--- YOUR TASK ---
Word for word, repeat the records, leaving every picture behind.

BEGIN SUPPLIED INFORMATION

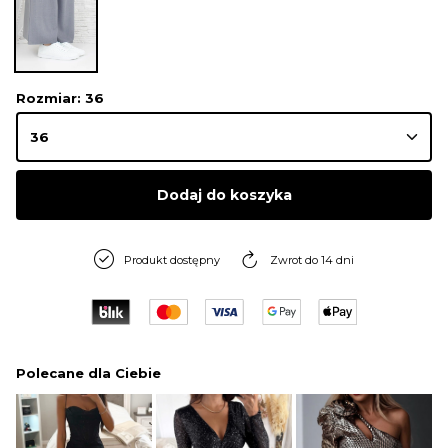
Rozmiar
: 36
Dodaj do koszyka
Produkt dostępny
Zwrot do 14 dni
Polecane dla Ciebie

END SUPPLIED INFORMATION

--- RESPONSE BOX ---
Rozmiar
: 36
Dodaj do koszyka
Produkt dostępny
Zwrot do 14 dni
Polecane dla Ciebie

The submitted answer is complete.